"Supporting the war economy in the DRC: European companies and the coltan trade – Five Case Studies"
IPIS, Janvier 2002
Synthèse
Depuis l’éclatement de la seconde guerre congolaise en août 1998, la population de la République démocratique du Congo (RDC) est victime d’une lutte sans merci pour les immenses ressources naturelles du pays. Six Etats voisins et de nombreux groupes rebelles sont en concurrence pour soutirer un maximum de bénéfices commerciaux et matériels, avec à la clé un terrible coût humain pour des millions de Congolais.
Le secteur privé joue un rôle vital dans la continuation de cette guerre en facilitant l’exploitation, le transport et la vente des ressources naturelles de RDC. Ce rapport présente les résultats d’une enquête menée par IPIS (International Peace Information Service) sur les transactions de sociétés européennes impliquées dans le commerce du coltan et citées dans le rapport du Groupe d’experts des Nations Unies sur l’exploitation illégale des ressources naturelles de la RDC. L’étude se concentre sur le coltan, un minerai contenant le précieux tantale, un ingrédient essentiel pour la production de symboles du mode de vie occidental tels que les téléphones portables et les ordinateurs.

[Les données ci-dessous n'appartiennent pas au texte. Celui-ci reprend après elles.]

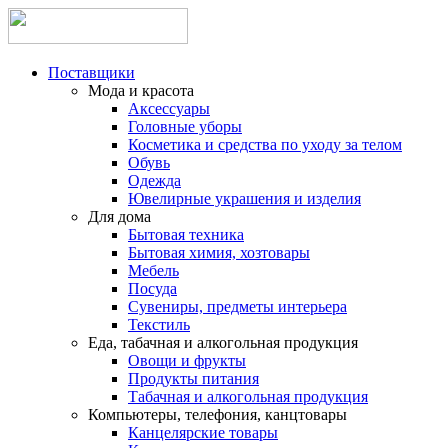
Поставщики
Мода и красота
Аксессуары
Головные уборы
Косметика и средства по уходу за телом
Обувь
Одежда
Ювелирные украшения и изделия
Для дома
Бытовая техника
Бытовая химия, хозтовары
Мебель
Посуда
Сувениры, предметы интерьера
Текстиль
Еда, табачная и алкогольная продукция
Овощи и фрукты
Продукты питания
Табачная и алкогольная продукция
Компьютеры, телефония, канцтовары
Канцелярские товары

Les trois premières études de cas examinent les relations entre les sociétés commerciales actives au Sud Kivu et les rebelles du RCD-Goma soutenus par le Rwanda. En s’appuyant sur les institutions héritées de la période mobutiste, le RCD perçoit des taxes sur les exportations de minerais pour financer son effort de guerre. Face à l’envolée des prix du coltan à la fin 2000, l’administration rebelle a été jusqu’à octroyer le monopole de toutes les exportations de coltan depuis les territoires qu’elle contrôle à une nouvelle société dénommée SOMIGL, et ce jusqu’à mars 2001.
Les documents réunis par IPIS établissent que la société belge Cogecom sprl a été un partenaire-clé du monopole instauré par les rebelles. Les transactions entre SOMIGL et Cogecom auraient raporté 600.000 USD au RCD pour le seul mois de décembre 2000. D’autres transactions similaires ont eu lieu entre SOMIGL et Cogear, une société dotée d’une adresse fictive en Belgique.
La Sogem, une filiale du groupe transnational belge Umicore (ex-Union Minière) n’a pas conclu de transations commerciales avec des prête-noms de la rébellion. Avec MDM, son partenaire local au Sud Kivu, elle a été mise sur la touche par le monopole de la SOMIGL. Toutefois, à l’instar de toutes les sociétés européennes actives dans le secteur du coltan au Kivu, Sogem a financé indirectement la guerre via les taxes payées par ses partenaires à l’administration rebelle.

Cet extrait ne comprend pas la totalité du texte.